Luxembourg-based Qioptiq S.A.R.L. agreed in mid-December to a $25 million fine in connection with its unlicensed exports of military-grade night vision items and technology without required licenses from the Directorate of Defense Trade Controls. Most of the unlicensed exports were undertaken by a company acquired by Qioptiq and occurred prior to the acquisition. Of the $25 million, $10 million was suspended — $5 million in consideration of expenses already incurred by Qioptiq in its investigation of the illegal exports and $5 million to be used to defray the costs of the compliance initiatives mandated by the consent agreement.
A review of the charging letter that DDTC proposed as a basis for the consent agreement reveals two things of particular interest. First, successor liability at DDTC is alive, well, and thriving. Second, emails sent by Qioptiq’s predecessor in interest provide an object lesson about what companies shouldn’t say about export compliance. Clearly DDTC’s desire to impose a significant penalty seems motivated by these emails.

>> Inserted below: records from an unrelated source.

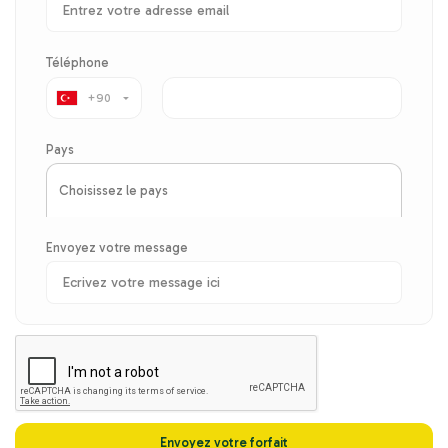
Téléphone
+90
▼
Pays
Envoyez votre message
Envoyez votre forfait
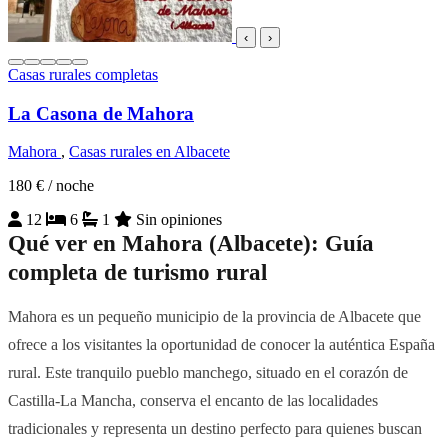
‹
›
Casas rurales completas
La Casona de Mahora
Mahora
,
Casas rurales en Albacete
180 €
/ noche
12
6
1
Sin opiniones
Qué ver en Mahora (Albacete): Guía
completa de turismo rural
Mahora es un pequeño municipio de la provincia de Albacete que
ofrece a los visitantes la oportunidad de conocer la auténtica España
rural. Este tranquilo pueblo manchego, situado en el corazón de
Castilla-La Mancha, conserva el encanto de las localidades
tradicionales y representa un destino perfecto para quienes buscan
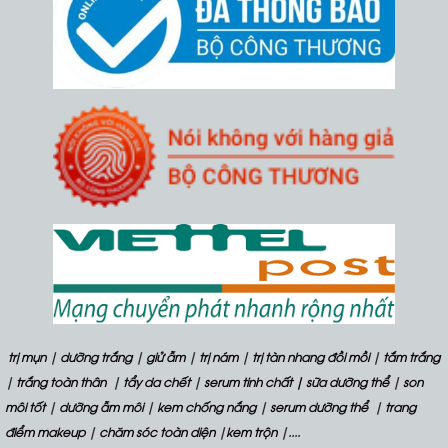
trị mụn
|
dưỡng trắng
|
giử ẫm
|
trị nám
|
trị tàn nhang đồi mồi
|
tắm trắng
|
trắng toàn thân
|
tẩy da chết
|
serum tinh chất
| sữa dưỡng thể
|
son
môi tốt
|
dưỡng ẫm môi
|
kem chống nắng
|
serum dưỡng thể
|
trang
điểm makeup
|
chăm sóc toàn diện
|
kem trộn
|....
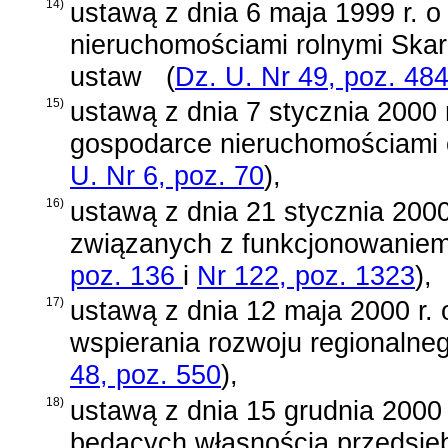
14)
ustawą z dnia 6 maja 1999 r. 
nieruchomościami rolnymi Skar
ustaw
(
Dz. U. Nr 49, poz. 48
15)
ustawą z dnia 7 stycznia 2000 
gospodarce nieruchomościami 
U. Nr 6, poz. 70
)
,
16)
ustawą z dnia 21 stycznia 2000
związanych z funkcjonowaniem 
poz. 136
i
Nr 122, poz. 1323
)
,
17)
ustawą z dnia 12 maja 2000 r.
wspierania rozwoju regionalne
48, poz. 550
)
,
18)
ustawą z dnia 15 grudnia 2000
będących własnością przedsięb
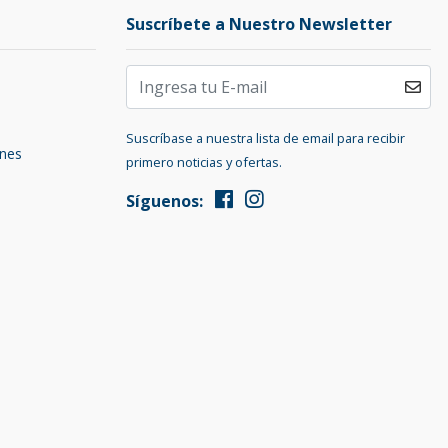
Suscríbete a Nuestro Newsletter
Suscríbase a nuestra lista de email para recibir
ones
primero noticias y ofertas.
Síguenos:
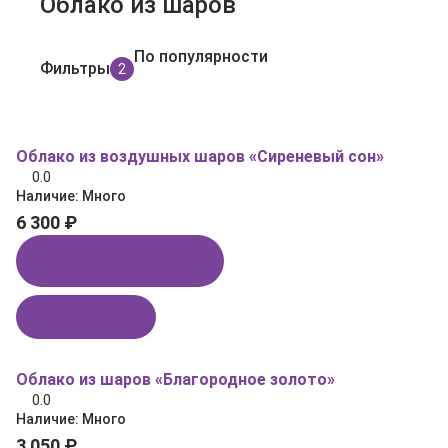
Облако из шаров
По популярности
Фильтры
2
Облако из воздушных шаров «Сиреневый сон»
0.0
Наличие:
Много
6 300 ₽
Купить в 1 клик
В корзину
Облако из шаров «Благородное золото»
0.0
Наличие:
Много
3 050 ₽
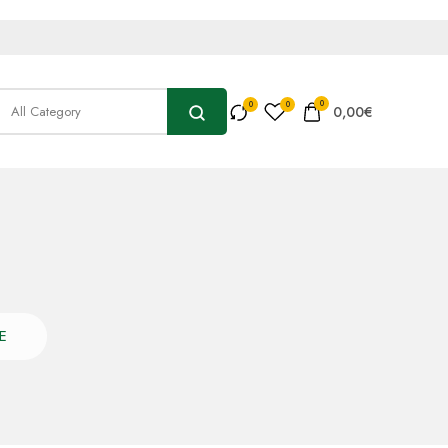
0
0,00
€
E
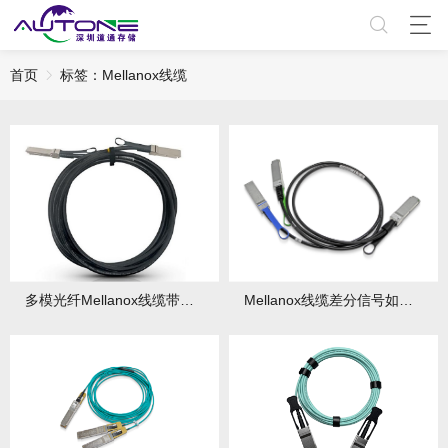
首页
标签：Mellanox线缆
多模光纤Mellanox线缆带宽如何计算？OM3与OM4性能有何差异？
Mellanox线缆差分信号如何测试？测试结果有什么意义？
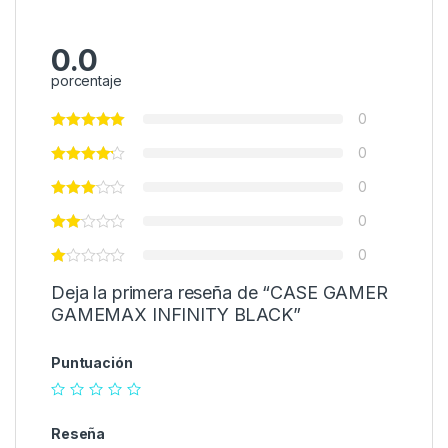
0.0
porcentaje
0
0
0
0
0
Deja la primera reseña de “CASE GAMER
GAMEMAX INFINITY BLACK”
Puntuación
Reseña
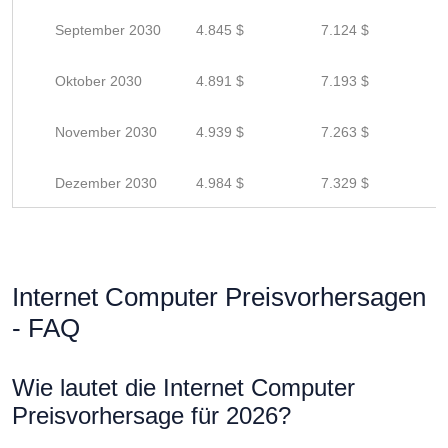
September 2030
4.845 $
7.124 $
Oktober 2030
4.891 $
7.193 $
November 2030
4.939 $
7.263 $
Dezember 2030
4.984 $
7.329 $
Internet Computer Preisvorhersagen
- FAQ
Wie lautet die Internet Computer
Preisvorhersage für 2026?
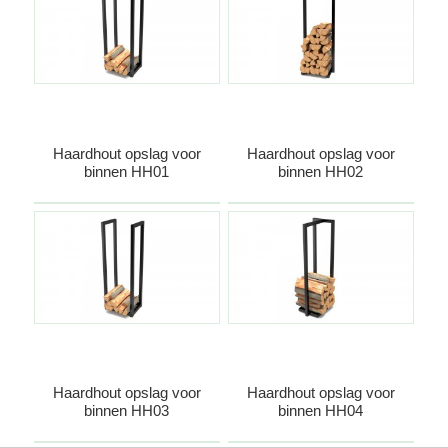
Haardhout opslag voor
Haardhout opslag voor
binnen HH01
binnen HH02
Haardhout opslag voor
Haardhout opslag voor
binnen HH03
binnen HH04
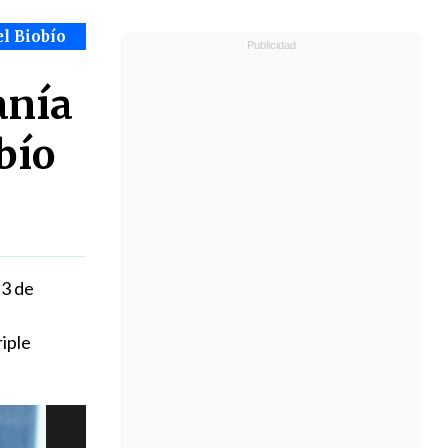
el Biobío
anía
bío
 3 de
iple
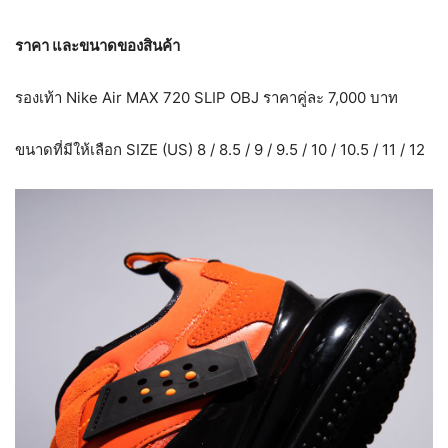
ราคา และขนาดของสินค้า
รองเท้า Nike Air MAX 720 SLIP OBJ ราคาคู่ละ 7,000 บาท
ขนาดที่มีให้เลือก SIZE (US) 8 / 8.5 / 9 / 9.5 / 10 / 10.5 / 11 / 12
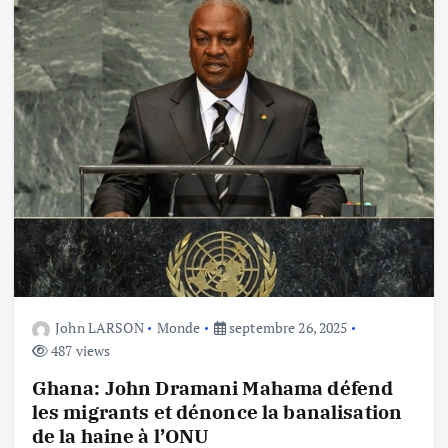
John LARSON
Monde
septembre 26, 2025
487 views
Ghana: John Dramani Mahama défend
les migrants et dénonce la banalisation
de la haine à l’ONU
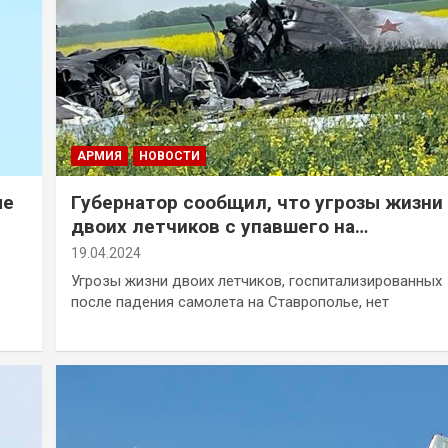
АРМИЯ
НОВОСТИ
ые
Губернатор сообщил, что угрозы жизни
двоих летчиков с упавшего на
Ставрополье самолета нет
19.04.2024
Угрозы жизни двоих летчиков, госпитализированных
после падения самолета на Ставрополье, нет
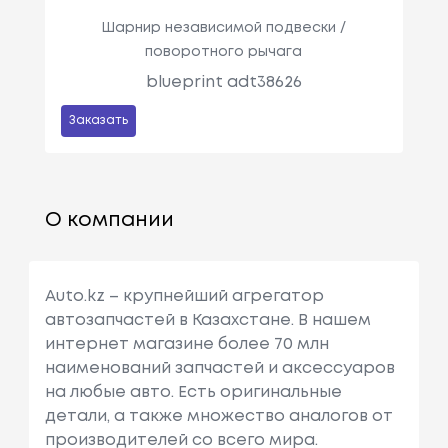
Шарнир независимой подвески /
поворотного рычага
blueprint adt38626
Заказать
О компании
Auto.kz – крупнейший агрегатор
автозапчастей в Казахстане. В нашем
интернет магазине более 70 млн
наименований запчастей и аксессуаров
на любые авто. Есть оригинальные
детали, а также множество аналогов от
производителей со всего мира.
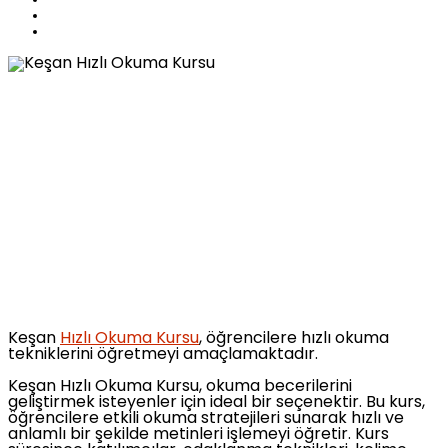
Keşan
Hızlı Okuma Kursu
, öğrencilere hızlı okuma
tekniklerini öğretmeyi amaçlamaktadır.
Keşan Hızlı Okuma Kursu, okuma becerilerini
geliştirmek isteyenler için ideal bir seçenektir. Bu kurs,
öğrencilere etkili okuma stratejileri sunarak hızlı ve
anlamlı bir şekilde metinleri işlemeyi öğretir. Kurs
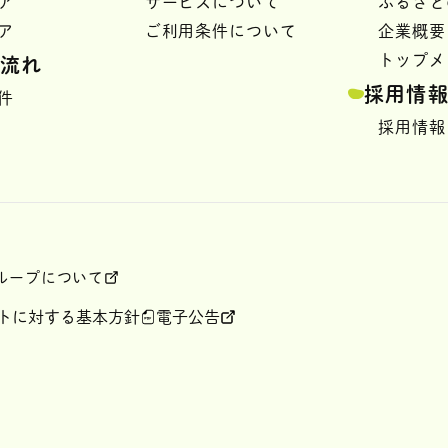
ア
サービスについて
ふるさと
ア
ご利用条件について
企業概要
トップメ
の流れ
採用情
件
採用情
ループについて
トに対する基本⽅針
電子公告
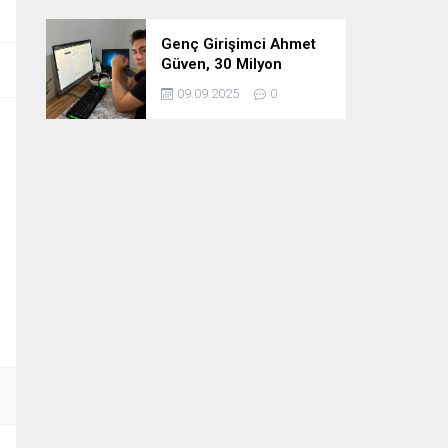
Genç Girişimci Ahmet
Güven, 30 Milyon
Etkileşimin Ardındaki
09.09.2025
0
İsim!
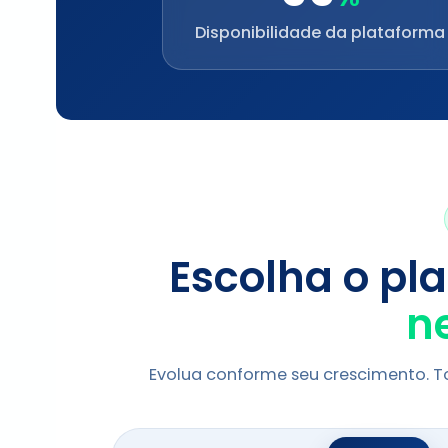
Disponibilidade da plataforma
Escolha o pl
n
Evolua conforme seu crescimento. To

The DDTC has long said that it considers an acquiring company to be strictly liable for export violations committed by the acquired company. Many people, myself included, have questioned the wisdom of such a policy inasmuch as it could deter companies with a demonstrated record in export compliance from acquiring, and cleaning up, bad export citizens. The DDTC’s charging letter, however, casts most of these issues aside, asserting that these might be mitigating factors, but not enough to “mitigate away” the violations:
Given the significant national security interests involved as well as the systemic and longstanding nature of the violations, the Department has decided to charge the Respondent with one hundred sixty-three (163) violations at this time. Had the Department not taken into consideration as significant mitigating factors the Respondent’s Voluntary Disclosures, the fact that the violations were committed prior to the Qioptiq Group acquisition of the violating business units and the remedial measures implemented, the Department could have charged the Respondent with additional violations, and could have pursued more severe penalties.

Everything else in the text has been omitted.